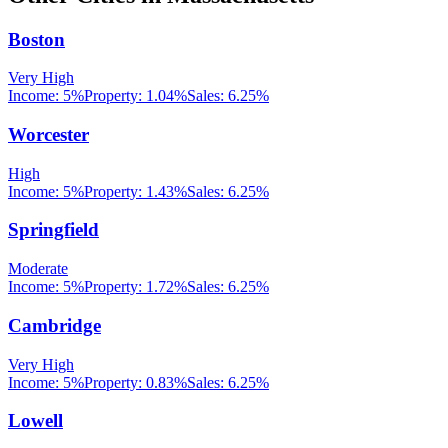
Boston
Very High
Income:
5%
Property:
1.04
%
Sales:
6.25%
Worcester
High
Income:
5%
Property:
1.43
%
Sales:
6.25%
Springfield
Moderate
Income:
5%
Property:
1.72
%
Sales:
6.25%
Cambridge
Very High
Income:
5%
Property:
0.83
%
Sales:
6.25%
Lowell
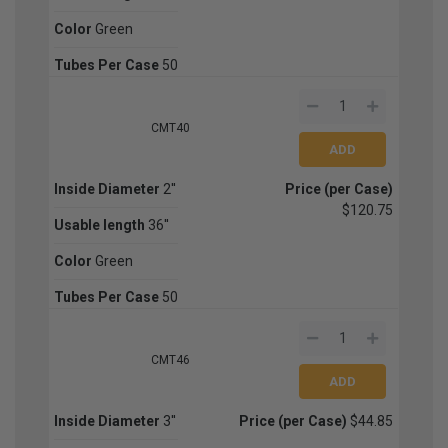
Color
Green
Tubes Per Case
50
CMT40
Inside Diameter
2''
Price (per Case)
$120.75
Usable length
36''
Color
Green
Tubes Per Case
50
CMT46
Inside Diameter
3''
Price (per Case)
$44.85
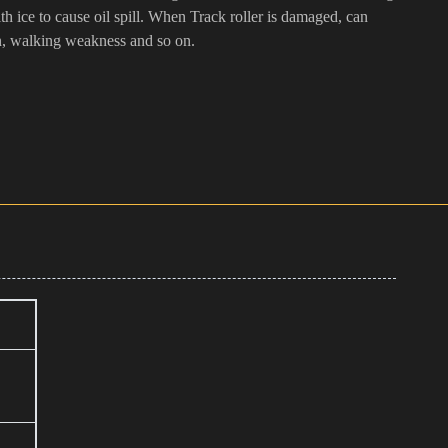
with ice to cause oil spill. When Track roller is damaged, can
n, walking weakness and so on.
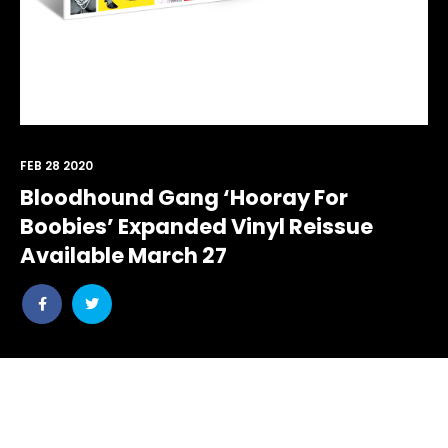
FEB 28 2020
Bloodhound Gang ‘Hooray For
Boobies’ Expanded Vinyl Reissue
Available March 27
Share
Share
post
post
withfacebook
withtwitter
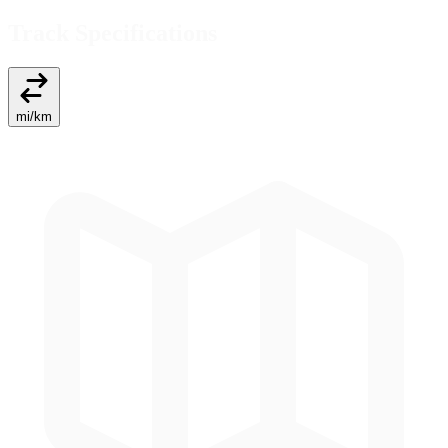
Track Specifications
mi
/
km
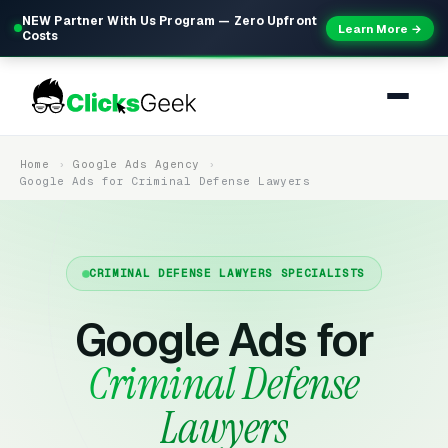
NEW Partner With Us Program — Zero Upfront
Learn More →
Costs
Home
Google Ads Agency
Google Ads for Criminal Defense Lawyers
CRIMINAL DEFENSE LAWYERS SPECIALISTS
Google Ads for
Criminal Defense
Lawyers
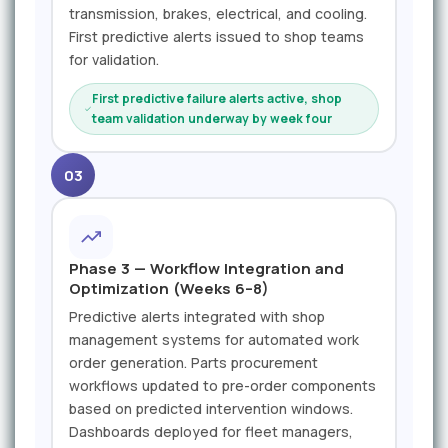
transmission, brakes, electrical, and cooling.
First predictive alerts issued to shop teams
for validation.
First predictive failure alerts active, shop
team validation underway by week four
03
Phase 3 — Workflow Integration and
Optimization (Weeks 6–8)
Predictive alerts integrated with shop
management systems for automated work
order generation. Parts procurement
workflows updated to pre-order components
based on predicted intervention windows.
Dashboards deployed for fleet managers,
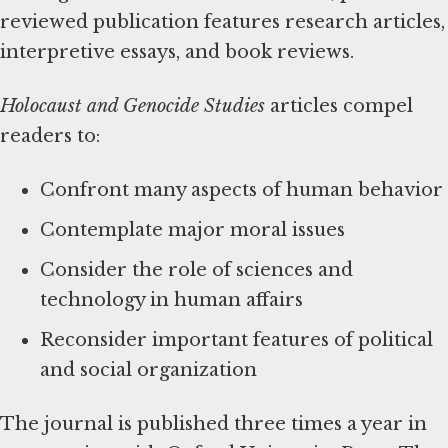
reviewed publication features research articles,
interpretive essays, and book reviews.
Holocaust and Genocide Studies
articles compel
readers to:
Confront many aspects of human behavior
Contemplate major moral issues
Consider the role of sciences and
technology in human affairs
Reconsider important features of political
and social organization
The journal is published three times a year in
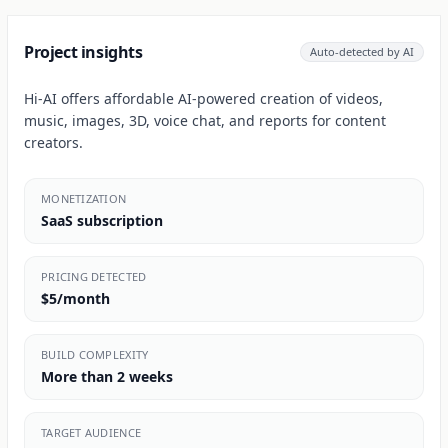
Project insights
Auto-detected by AI
Hi-AI offers affordable AI-powered creation of videos,
music, images, 3D, voice chat, and reports for content
creators.
MONETIZATION
SaaS subscription
PRICING DETECTED
$5/month
BUILD COMPLEXITY
More than 2 weeks
TARGET AUDIENCE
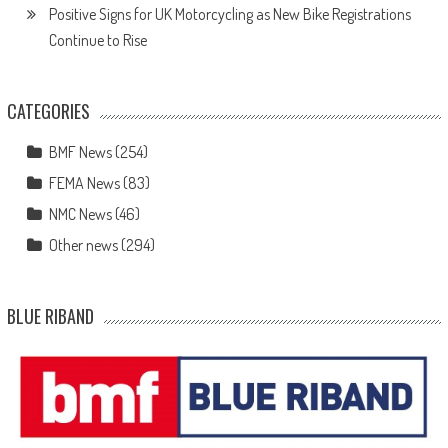
Positive Signs for UK Motorcycling as New Bike Registrations
Continue to Rise
CATEGORIES
BMF News
(254)
FEMA News
(83)
NMC News
(46)
Other news
(294)
BLUE RIBAND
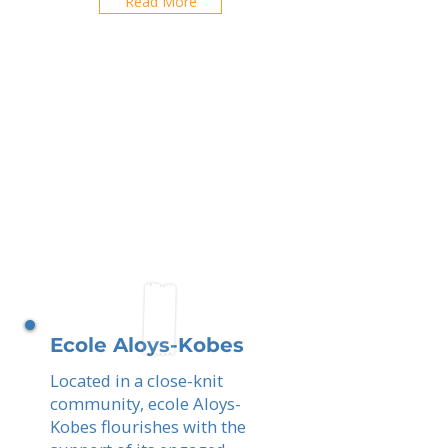
Read More
Ecole Aloys-Kobes
Located in a close-knit
community, ecole Aloys-
Kobes flourishes with the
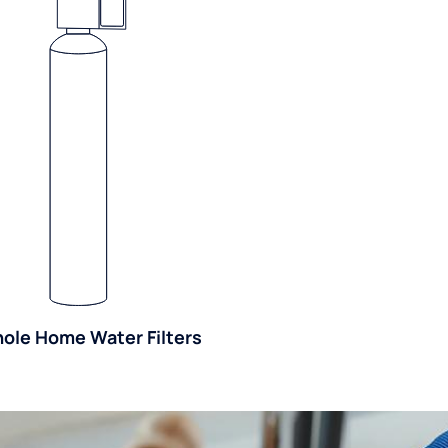
ole Home Water Filters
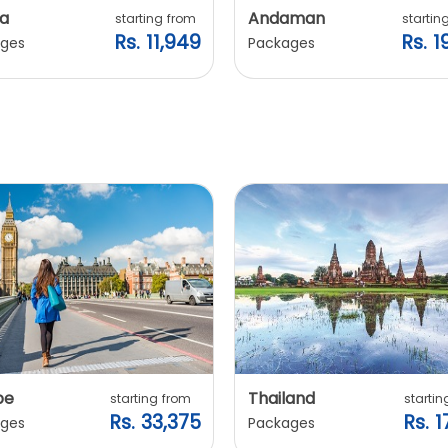
a
Andaman
starting from
startin
Rs. 11,949
Rs. 1
ges
Packages
pe
Thailand
starting from
startin
Rs. 33,375
Rs. 1
ges
Packages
####################
=== Work instructions ===
Read through the data and copy every line where "Kobes" shows up.

=== Solved exercise ===
Ecole Aloys-Kobes
Kobes flourishes with the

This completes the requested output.